17 responses on “Tony Sheridan

  1. robert

    The garage band I was in as a kid – like when I was 12 (1970) – we used to play and sing and perform “Take Out Some Insurance on My Baby” – people were like, “Where’d that song come from?” We’d tell them it was an obscure Beatles song – we felt very inside for knowing that tune. Thanks, Tony.

  2. The Walrus

    Rest in Peace, Tony. I’m happy to own ‘The Early Tapes of the Beatles’, which I picked up from a used CD store several years ago. Very talented man, big loss.

    1. tom

      I saw him many times in the *TOP TEN* and *STAR CLUB* in Hamburg Germany,I remember song’s like
      “skinny Minny” and “what I’d say”, he was part of the Star Club house-band with Roy on piano.Great loss.

  3. Bill

    Sorry to hear about Tony. I can’t believe Rolling Stone’s obituary. They’ve got a photo of Tony, stating that it’s from the 2 I’s, Soho, New York City. New York City? What the hell…?
    Also, they refer to the Beat Brothers as the “Beat Boys”. Incredibly sloppy journalism. Or is it another case of Rolling Stone trying to rewrite rock & roll history again?

    1. J Nagarya

      The further one is from the events, the further from the facts. The number of books about The Beatles by such writers only result in an increasingly high mound of dross, and the transformation of unfounded surmises into “fact”.
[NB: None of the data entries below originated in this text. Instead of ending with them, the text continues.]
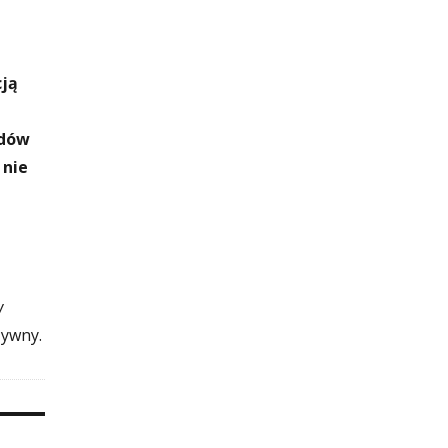
cją
adów
 nie
w
zywny.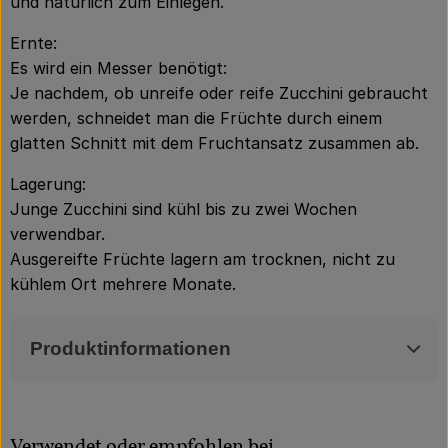
und natürlich zum Einlegen.
Ernte:
Es wird ein Messer benötigt:
Je nachdem, ob unreife oder reife Zucchini gebraucht
werden, schneidet man die Früchte durch einem
glatten Schnitt mit dem Fruchtansatz zusammen ab.
Lagerung:
Junge Zucchini sind kühl bis zu zwei Wochen
verwendbar.
Ausgereifte Früchte lagern am trocknen, nicht zu
kühlem Ort mehrere Monate.
Produktinformationen
Verwendet oder empfohlen bei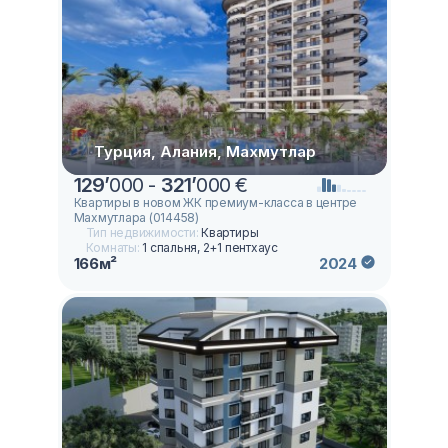
Турция, Алания, Махмутлар
129
’
000 -
321
’
000 €
Квартиры в новом ЖК премиум-класса в центре
Махмутлара (014458)
Тип недвижимости:
Квартиры
Комнаты:
1 спальня, 2+1 пентхаус
166м²
2024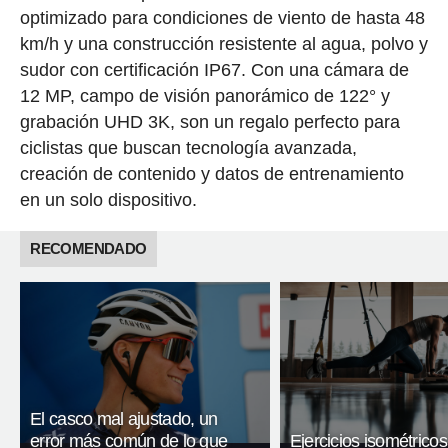
optimizado para condiciones de viento de hasta 48
km/h y una construcción resistente al agua, polvo y
sudor con certificación IP67. Con una cámara de
12 MP, campo de visión panorámico de 122° y
grabación UHD 3K, son un regalo perfecto para
ciclistas que buscan tecnología avanzada,
creación de contenido y datos de entrenamiento
en un solo dispositivo.
RECOMENDADO
El casco mal ajustado, un
error más común de lo que
Ejercicios isométricos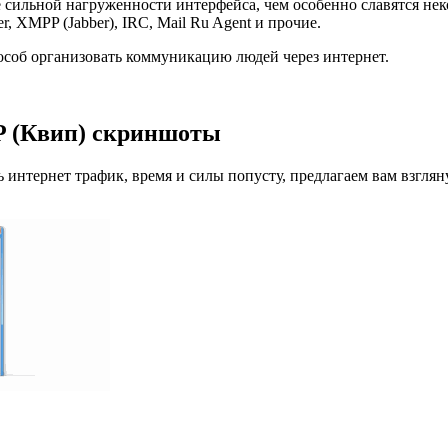
 сильной нагруженности интерфейса, чем особенно славятся не
, XMPP (Jabber), IRC, Mail Ru Agent и прочие.
соб организовать коммуникацию людей через интернет.
P (Квип) скриншоты
ь интернет трафик, время и силы попусту, предлагаем вам взгля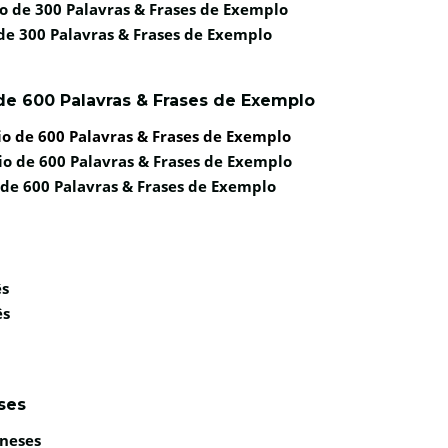
o de 300 Palavras & Frases de Exemplo
de 300 Palavras & Frases de Exemplo
de 600 Palavras & Frases de Exemplo
o de 600 Palavras & Frases de Exemplo
io de 600 Palavras & Frases de Exemplo
 de 600 Palavras & Frases de Exemplo
ês
ês
ses
ineses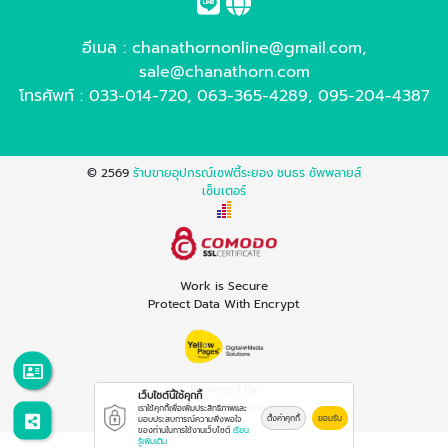
อีเมล :
chanathornonline@gmail.com
,
sale@chanathorn.com
โทรศัพท์ :
033-014-720
,
063-365-4289
,
095-204-4387
© 2569
ร้านขายอุปกรณ์เซฟตี้ระยอง ชนธร ซัพพลายส์
เซ็นเตอร์
Work is Secure
Protect Data With Encrypt
Powered By
เว็บไซต์นี้ใช้คุกกี้
Thailand YellowPages
เราใช้คุกกี้เพื่อเพิ่มประสิทธิภาพและ
ตั้งค่าคุกกี้
ยอมรับ
มอบประสบการณ์ความพึงพอใจ
ของท่านในการใช้งานเว็บไซต์
เรียน
รู้เพิ่มเติม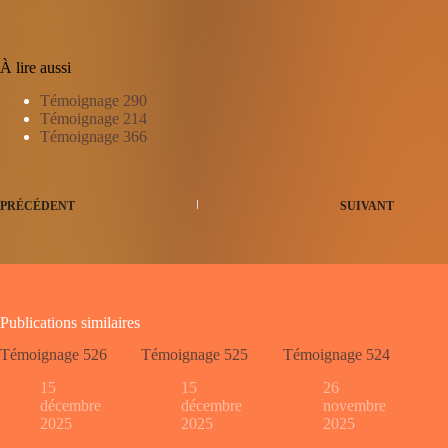
À lire aussi
Témoignage 290
Témoignage 214
Témoignage 366
PRÉCÉDENT
SUIVANT
Publications similaires
Témoignage 526
Témoignage 525
Témoignage 524
15
15
26
décembre
décembre
novembre
2025
2025
2025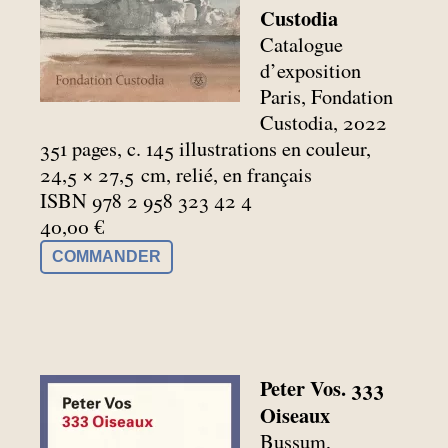
Custodia
Catalogue
d’exposition
Paris, Fondation
Custodia, 2022
351 pages, c. 145 illustrations en couleur,
24,5 × 27,5
cm, relié, en français
ISBN 978 2 958 323 42 4
40,00 €
COMMANDER
Peter Vos. 333
Oiseaux
Bussum,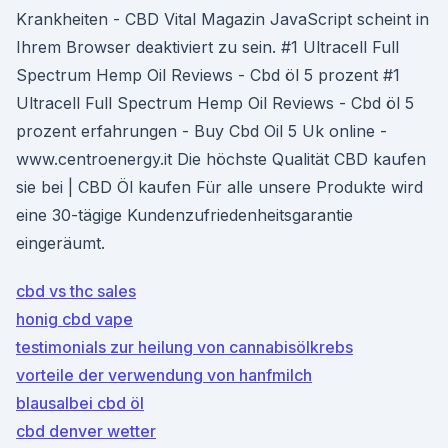
Krankheiten - CBD Vital Magazin JavaScript scheint in
Ihrem Browser deaktiviert zu sein. #1 Ultracell Full
Spectrum Hemp Oil Reviews - Cbd öl 5 prozent #1
Ultracell Full Spectrum Hemp Oil Reviews - Cbd öl 5
prozent erfahrungen - Buy Cbd Oil 5 Uk online -
www.centroenergy.it Die höchste Qualität CBD kaufen
sie bei | CBD Öl kaufen Für alle unsere Produkte wird
eine 30-tägige Kundenzufriedenheitsgarantie
eingeräumt.
cbd vs thc sales
honig cbd vape
testimonials zur heilung von cannabisölkrebs
vorteile der verwendung von hanfmilch
blausalbei cbd öl
cbd denver wetter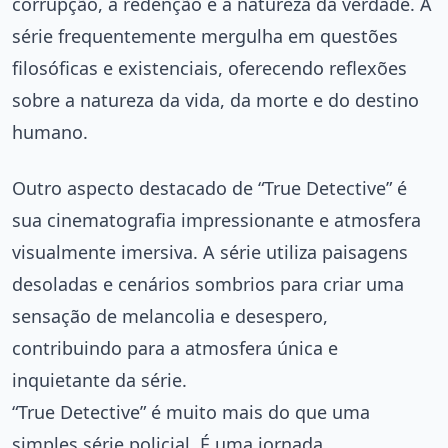
corrupção, a redenção e a natureza da verdade. A
série frequentemente mergulha em questões
filosóficas e existenciais, oferecendo reflexões
sobre a natureza da vida, da morte e do destino
humano.
Outro aspecto destacado de “True Detective” é
sua cinematografia impressionante e atmosfera
visualmente imersiva. A série utiliza paisagens
desoladas e cenários sombrios para criar uma
sensação de melancolia e desespero,
contribuindo para a atmosfera única e
inquietante da série.
“True Detective” é muito mais do que uma
simples série policial. É uma jornada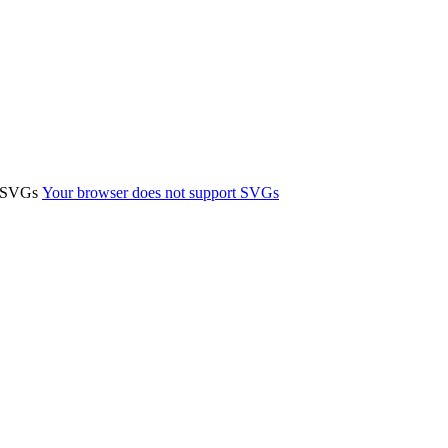
t SVGs
Your browser does not support SVGs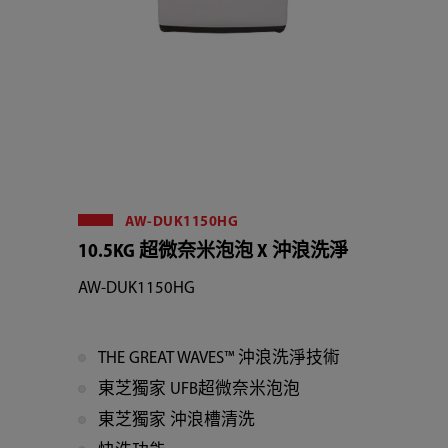
AW-DUK1150HG
10.5KG 超微奈米泡泡 X 沖浪洗淨
AW-DUK1150HG
THE GREAT WAVES™ 沖浪洗淨技術
東芝獨家 UFB超微奈米泡泡
東芝獨家 沖浪槽清洗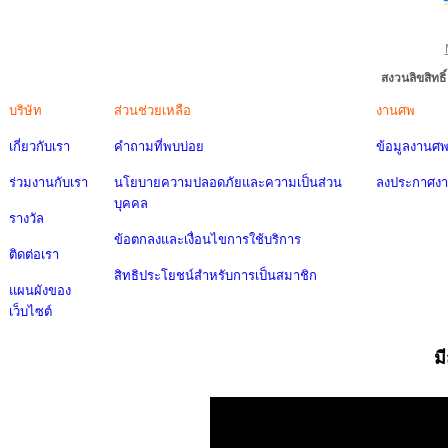
สงวนลิขสิทธ
บริษัท
ส่วนช่วยเหลือ
งานศพ
เกี่ยวกับเรา
คำถามที่พบบ่อย
ข้อมูลงานศ
ร่วมงานกับเรา
นโยบายความปลอดภัยและความเป็นส่วน
ลงประกาศง
บุคคล
รางวัล
ข้อตกลงและเงื่อนไขการใช้บริการ
ติดต่อเรา
สิทธิประโยชน์สำหรับการเป็นสมาชิก
แผนผังของ
เว็บไซต์
ม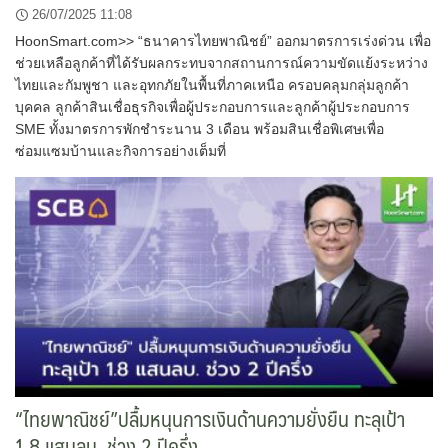
26/07/2025 11:08
HoonSmart.com>> “ธนาคารไทยพาณิชย์” ออกมาตรการเร่งด่วน เพื่อ
ช่วยเหลือลูกค้าที่ได้รับผลกระทบจากสถานการณ์ความขัดแย้งระหว่าง
ไทยและกัมพูชา และอุทกภัยในพื้นที่ภาคเหนือ ครอบคลุมกลุ่มลูกค้า
บุคคล ลูกค้าสินเชื่อธุรกิจเพื่อผู้ประกอบการและลูกค้าผู้ประกอบการ
SME ทั้งมาตรการพักชำระนาน 3 เดือน พร้อมสินเชื่อพิเศษเพื่อ
ซ่อมแซมบ้านและกิจการอย่างเต็มที่
“ไทยพาณิชย์”ปลื้มหนุนการเงินด้านความยั่งยืน ทะลุเป้า
1.8 แสนลบ. ช่วง 2 ปีครึ่ง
      It’s young writers who don’t know the history, and did insufficient research. No conspiracy.

  4. Guna Janez

    The one who recommended to Bert Kaempfert the Beatles for hiring them for recording session backing Tony Sheridan was a Croatian – then Yugoslav singer Ivo Robic, who had recorded for Polydor and was a true star of his own then having a world wide hit Morgen and was also the “hidden” author of Frank Sinatra’s hit Strangers In The Night.

  5. Robert S. Perks

    I’ve just been playing The Beatles album (featuring Tony Sheridan). What a great album to start a path of what was really a quite un-known band at the time,( The Beatles). Little did anyone know that the world was just round the corner. I have only ever played this album 3 times and the reason is to keep it as perfect as poss for someone of the next generation to enjoy as much as this one has. Tony Sheridan did a great job on the album and sort of help to make The Beatles be known to the awaiting world. What an unselfish man.
    Cheers mate, you must have earned a free ticket into the biggest concert in Heaven.

  6. Suzanne

    Tony used to live in my house, my elderly neighbour used to tell me about all the jam sessions which used to go on in the garden. In 2010 my neighbour saw Tony standing outside my home and he spoke to him. He asked if he thought we would let him have a look around, unfortunately we were in Barbados and my neighbour didn’t have a key. I e-mailed Tony and said when he next came over to contact me and have a look around, but sadly he passed away before ever making it back. Im trying to think of a fitting name for the house!

  7. Ron Buss

    I bought “In the Beginning” (1st US Polydor release) in 1970 3 months before the release of Let It Be. I was 9. I didn’t know what to expect, but having a warm spot for their earliest recordings fired up my fascination. The fact that 10 out of 12 songs were sung by Tony Sheridan did not disappoint me at all; mainly because of the strength of the material. He did it well with character. The LP had a timeless feel to it. Had I not read the liner notes, I would have never guessed it was recorded as far back as 1961. Most importantly, one thing leads to another, Without Tony working with The Beatles & having them as backup on the 45 My Bonnie, Brian Epstein would never have been asked or import that single. Thus Brian may have never been compelled to go to the Cavern Club & consider managing The Beatles. Without Tony, The Beatles may have been overlooked.